(Page images and extracted text)
====

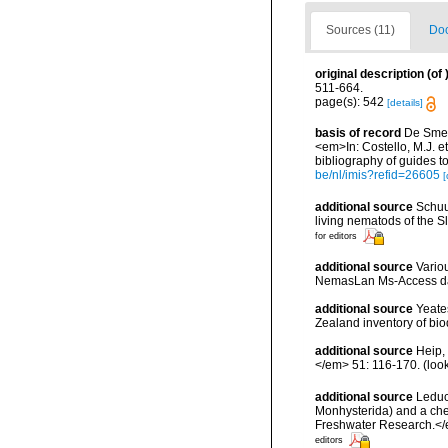
Sources (11)
Doc
original description
(of
511-664.
page(s): 542
[details]
basis of record
De Smet,
<em>In: Costello, M.J. et
bibliography of guides to
be/nl/imis?refid=26605
[
additional source
Schuu
living nematods of the S
for editors
additional source
Vario
NemasLan Ms-Access da
additional source
Yeate
Zealand inventory of bi
additional source
Heip,
</em> 51: 116-170.
(loo
additional source
Leduc
Monhysterida) and a che
Freshwater Research.</
editors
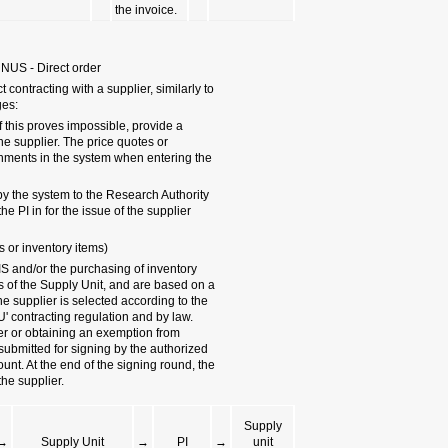
4.3.2 Purchase between 3,
The purchasing proc
a small order, with
- Two price quotes 
justification for co
justification must 
order.
- The purchasing or
for its approval, and
order.
4.3.3 Local order (Purchas
Purchase orders ex
items are made thr
purchasing order en
purchasing procedur
(Collecting quotes,
tender). The purcha
signatories accordi
order will be sent b
PI
→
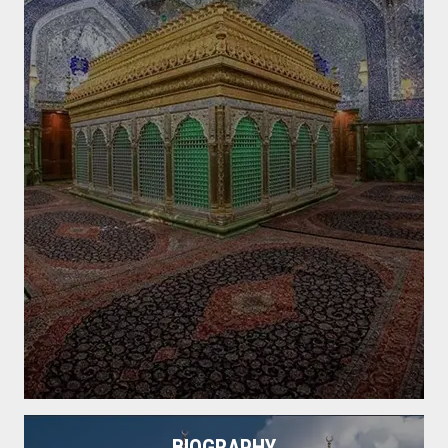
BIOGRAPHY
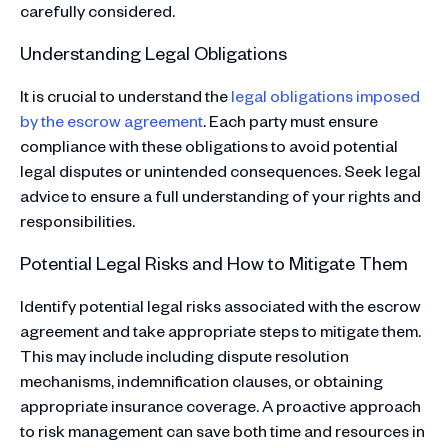
carefully considered.
Understanding Legal Obligations
It is crucial to understand the
legal obligations imposed
by the escrow agreement
. Each party must ensure
compliance with these obligations to avoid potential
legal disputes or unintended consequences. Seek legal
advice to ensure a full understanding of your rights and
responsibilities.
Potential Legal Risks and How to Mitigate Them
Identify potential legal risks associated with the escrow
agreement and take appropriate steps to mitigate them.
This may include including dispute resolution
mechanisms, indemnification clauses, or obtaining
appropriate insurance coverage. A proactive approach
to risk management can save both time and resources in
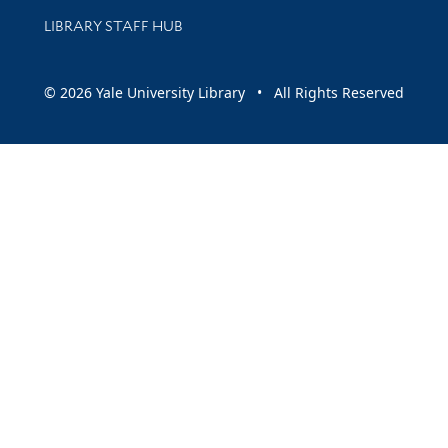
LIBRARY STAFF HUB
© 2026 Yale University Library • All Rights Reserved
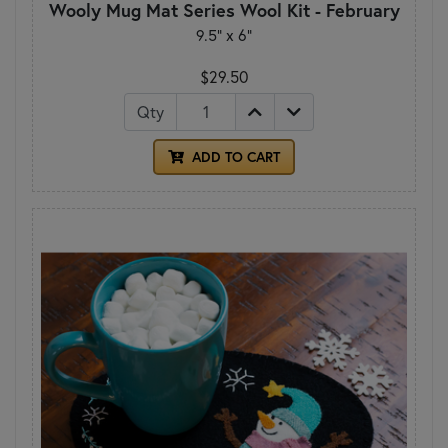
Wooly Mug Mat Series Wool Kit - February
9.5" x 6"
$29.50
Qty
ADD TO CART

====

> _Task goal_
Pull every line containing "Purchase" from the data.

> _Output of the exercise_
4.3.2 Purchase between 3,
Purchase orders ex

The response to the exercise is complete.